Scenes From the First Vermont Cannabis Convention


Enthusiasm was high.
  • Enthusiasm was high.
So abundant were the CBD-infused treats Saturday at the Vermont Cannabis & Hemp Convention that even the dogs were getting in on the action.

Well, one anyway: Maple, a Spinone Italiano, sat quietly with her owner, Rachael Henne, at the table for RopaNa LLC, a CBD company from White River Junction. When Henne retrieved a vial of CBD, which is heralded for its supposed anti-anxiety and anti-inflammatory properties, Maple licked voraciously from the dropper.

The pooch has anxiety, said Henne, and needed the stuff to cope with the buzzing crowd inside the DoubleTree by Hilton in South Burlington. A vet recommended Maple take Xanax, but Henne said she knew the healing power of CBD — and it's worked.

"Every time we take the bottle out, even for ourselves, she gets really excited and runs over," said Henne, whose company name means "heal oneself" in Sanskrit. And, at least to this observer, Maple was certainly chill.

RopaNa was one of about 65 exhibitors from around the country participating in the two-day convention, the first of its kind in Vermont. Attendees flitted from booth to booth, trying CBD-infused goodies such as maple candies, fudge, honey, kombucha, coffee, lollipops and CBD hemp joints. The extract was also on offer in salves, lotions, tinctures, massage oils, soaps and even CBD hand sanitizer.

Industry entrepreneurs hawked items of all kinds: grow lights, pipes, machines that extract CBD from hemp plants, security systems, grinders and hemp plants.

The skunky smell of cannabis was omnipresent, as were 420 puns.
Over in the auditorium, experts spoke in front of standing-room-only crowds about getting a job in the cannabis industry.
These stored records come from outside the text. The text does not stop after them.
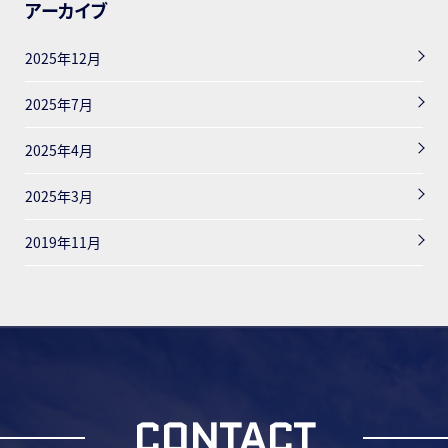
アーカイブ
2025年12月
2025年7月
2025年4月
2025年3月
2019年11月
CONTACT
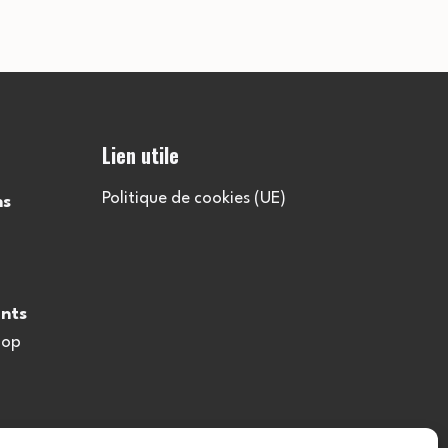
Lien utile
Politique de cookies (UE)
ns
nts
oop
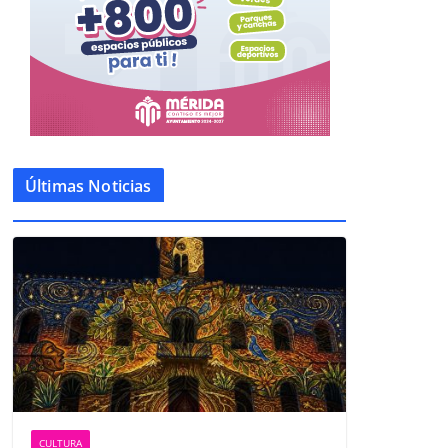
Últimas Noticias
CULTURA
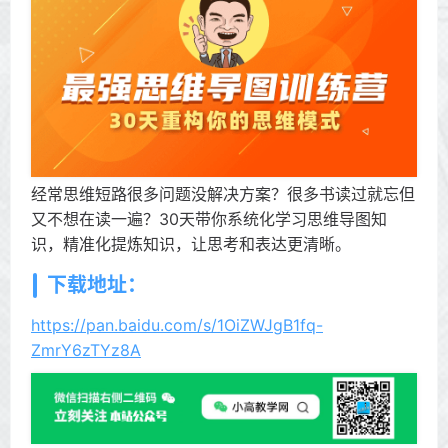
经常思维短路很多问题没解决方案？很多书读过就忘但
又不想在读一遍？30天带你系统化学习思维导图知
识，精准化提炼知识，让思考和表达更清晰。
下载地址：
https://pan.baidu.com/s/1OiZWJgB1fq-
ZmrY6zTYz8A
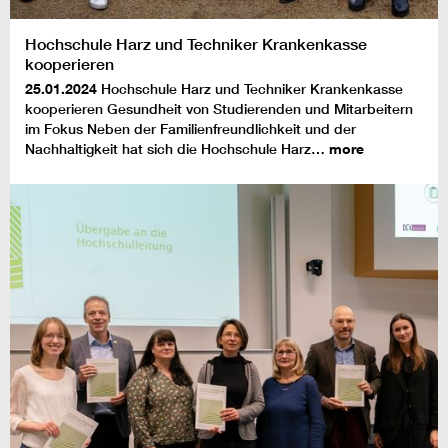
Hochschule Harz und Techniker Krankenkasse
kooperieren
25.01.2024
Hochschule Harz und Techniker Krankenkasse
kooperieren Gesundheit von Studierenden und Mitarbeitern
im Fokus Neben der Familienfreundlichkeit und der
Nachhaltigkeit hat sich die Hochschule Harz…
more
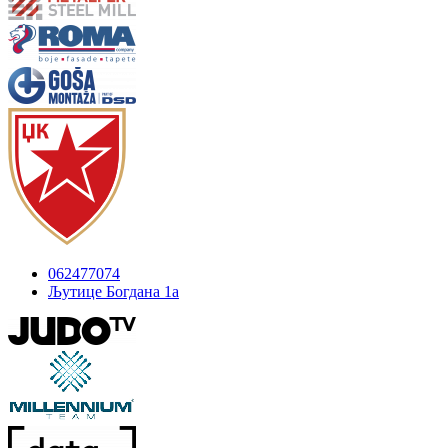
062477074
Љутице Богдана 1а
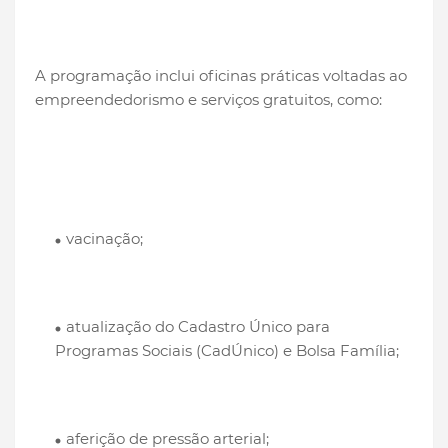
A programação inclui oficinas práticas voltadas ao
empreendedorismo e serviços gratuitos, como:
vacinação;
atualização do Cadastro Único para
Programas Sociais (CadÚnico) e Bolsa Família;
aferição de pressão arterial;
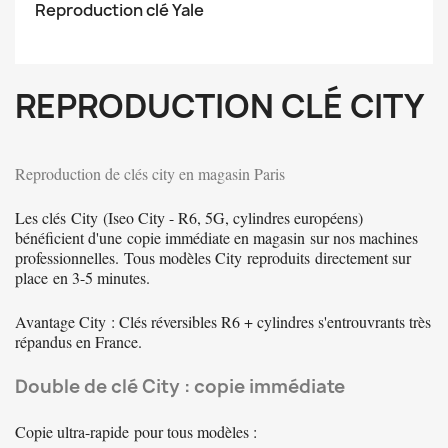
Reproduction clé Yale
REPRODUCTION CLÉ CITY
Reproduction de clés city en magasin Paris
Les clés
City
(Iseo City - R6, 5G, cylindres européens)
bénéficient d'une
copie immédiate en magasin
sur nos machines
professionnelles.
Tous modèles City
reproduits
directement sur
place
en 3-5 minutes.
Avantage City
: Clés réversibles R6 + cylindres s'entrouvrants très
répandus en France.
Double de clé City : copie immédiate
Copie ultra-rapide
pour tous modèles :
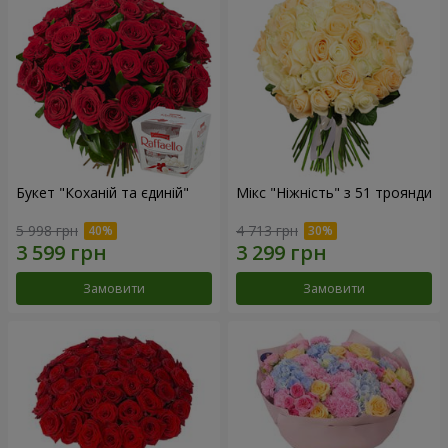
Букет "Коханій та єдиній"
Мікс "Ніжність" з 51 троянди
5 998 грн
4 713 грн
Замовити
Замовити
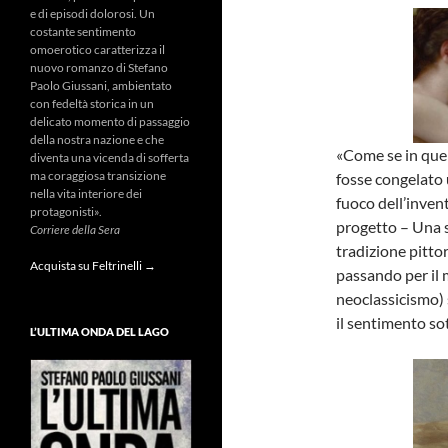
e di episodi dolorosi. Un
costante sentimento
omoerotico caratterizza il
nuovo romanzo di Stefano
Paolo Giussani, ambientato
con fedeltà storica in un
delicato momento di passaggio
della nostra nazione e che
«Come se in quel
diventa una vicenda di sofferta
ma coraggiosa transizione
fosse congelato 
nella vita interiore dei
fuoco dell’invent
protagonisti».
progetto – Una s
Corriere della Sera
tradizione pitto
Acquista su Feltrinelli →
passando per il 
neoclassicismo) 
il sentimento sot
L’ULTIMA ONDA DEL LAGO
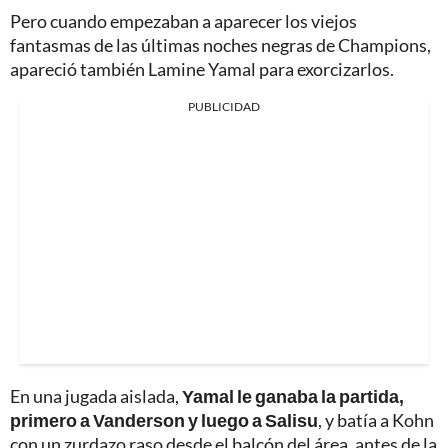
Pero cuando empezaban a aparecer los viejos
fantasmas de las últimas noches negras de Champions,
apareció también Lamine Yamal para exorcizarlos.
PUBLICIDAD
En una jugada aislada,
Yamal le ganaba la partida,
primero a Vanderson y luego a Salisu
, y batía a Kohn
con un zurdazo raso desde el balcón del área, antes de la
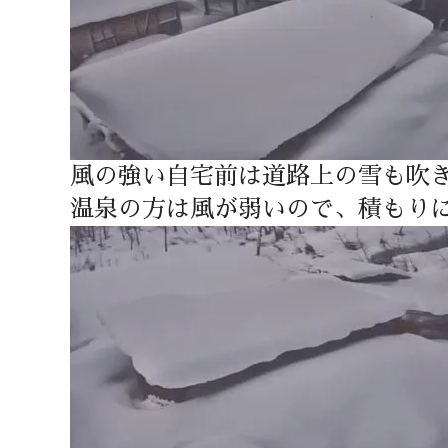
風の強い自宅前は道路上の雪も吹
温泉の方は風が弱いので、積もり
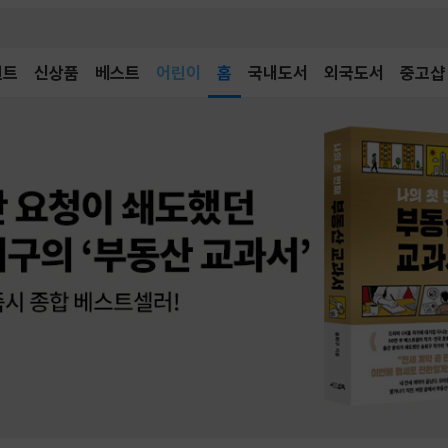
어린이
벤트
신상품
베스트
홈
국내도서
외국도서
중고샵
독후감
어린이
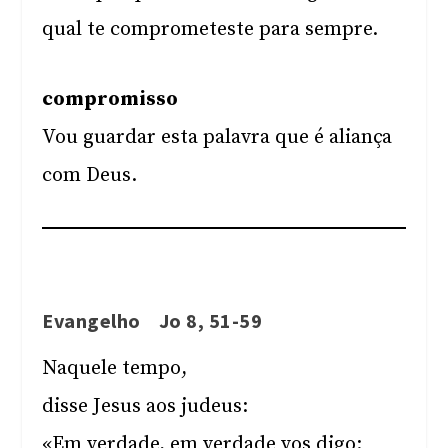
qual te comprometeste para sempre.
compromisso
Vou guardar esta palavra que é aliança
com Deus.
Evangelho Jo 8, 51-59
Naquele tempo,
disse Jesus aos judeus:
«Em verdade, em verdade vos digo:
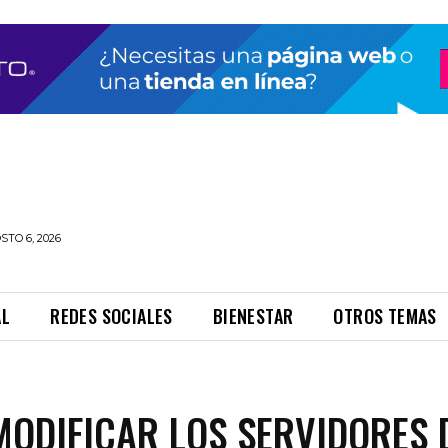
STO 6, 2026
AL
REDES SOCIALES
BIENESTAR
OTROS TEMAS
ODIFICAR LOS SERVIDORES 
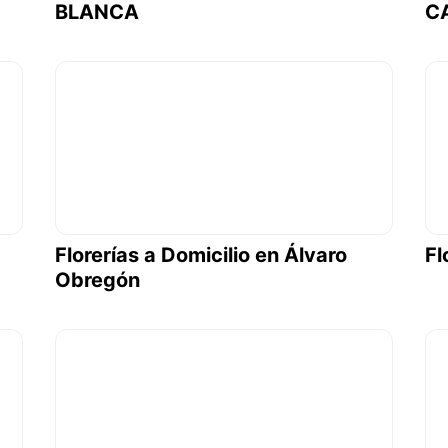
BLANCA
C
Florerías a Domicilio en Álvaro
Fl
Obregón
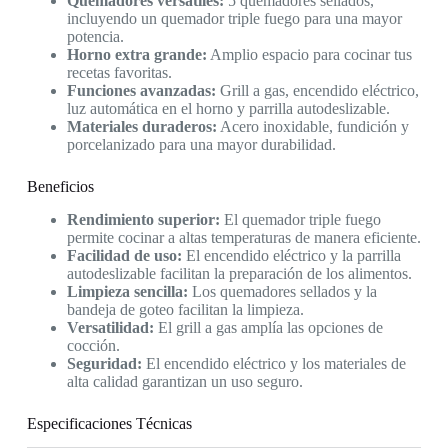
Quemadores versátiles:
5 quemadores sellados,
incluyendo un quemador triple fuego para una mayor
potencia.
Horno extra grande:
Amplio espacio para cocinar tus
recetas favoritas.
Funciones avanzadas:
Grill a gas, encendido eléctrico,
luz automática en el horno y parrilla autodeslizable.
Materiales duraderos:
Acero inoxidable, fundición y
porcelanizado para una mayor durabilidad.
Beneficios
Rendimiento superior:
El quemador triple fuego
permite cocinar a altas temperaturas de manera eficiente.
Facilidad de uso:
El encendido eléctrico y la parrilla
autodeslizable facilitan la preparación de los alimentos.
Limpieza sencilla:
Los quemadores sellados y la
bandeja de goteo facilitan la limpieza.
Versatilidad:
El grill a gas amplía las opciones de
cocción.
Seguridad:
El encendido eléctrico y los materiales de
alta calidad garantizan un uso seguro.
Especificaciones Técnicas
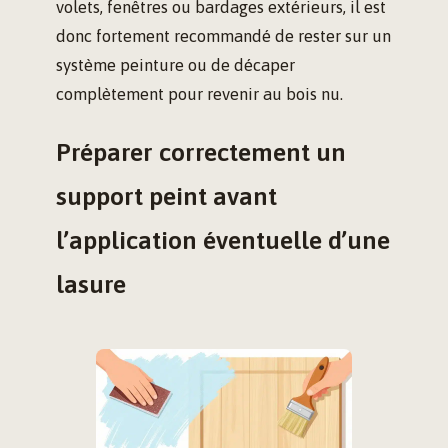
volets, fenêtres ou bardages extérieurs, il est
donc fortement recommandé de rester sur un
système peinture ou de décaper
complètement pour revenir au bois nu.
Préparer correctement un
support peint avant
l’application éventuelle d’une
lasure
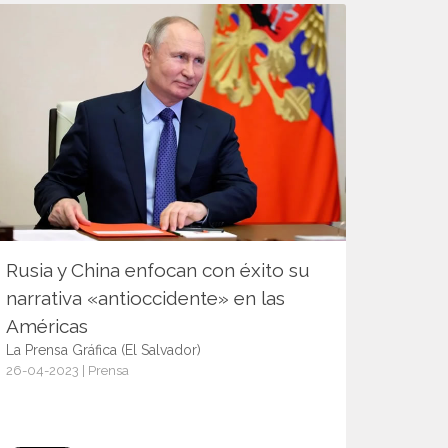
Rusia y China enfocan con éxito su
narrativa «antioccidente» en las
Américas
La Prensa Gráfica (El Salvador)
26-04-2023 | Prensa
15088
Some gave tutorials on becoming a medical marijuana patient or caregiver.

Outside, the Bern Gallery held glassblowing competitions in the parking lot as reggae blared from speakers and food trucks stood by, ready to feed the hungry hordes.

By midafternoon Saturday, Kathy Blume of Heady Vermont, the host of the event, said the turnout was on track to beat their expectations that 1,000 people would attend the event this weekend.

"It's a really nice cross-section of businesses in the industry," she said. "Everyone's excited to be here."

As for the chill vibe emanating from attendees? "It says a lot about allaying the fears of people who worry we're going to descend into Reefer Madness," Blume said.

The event continues Sunday from 11 a.m. to 5 p.m. Click here for more information.

Correction, May 14, 2018: A previous version of this story misidentified Rachael Henne.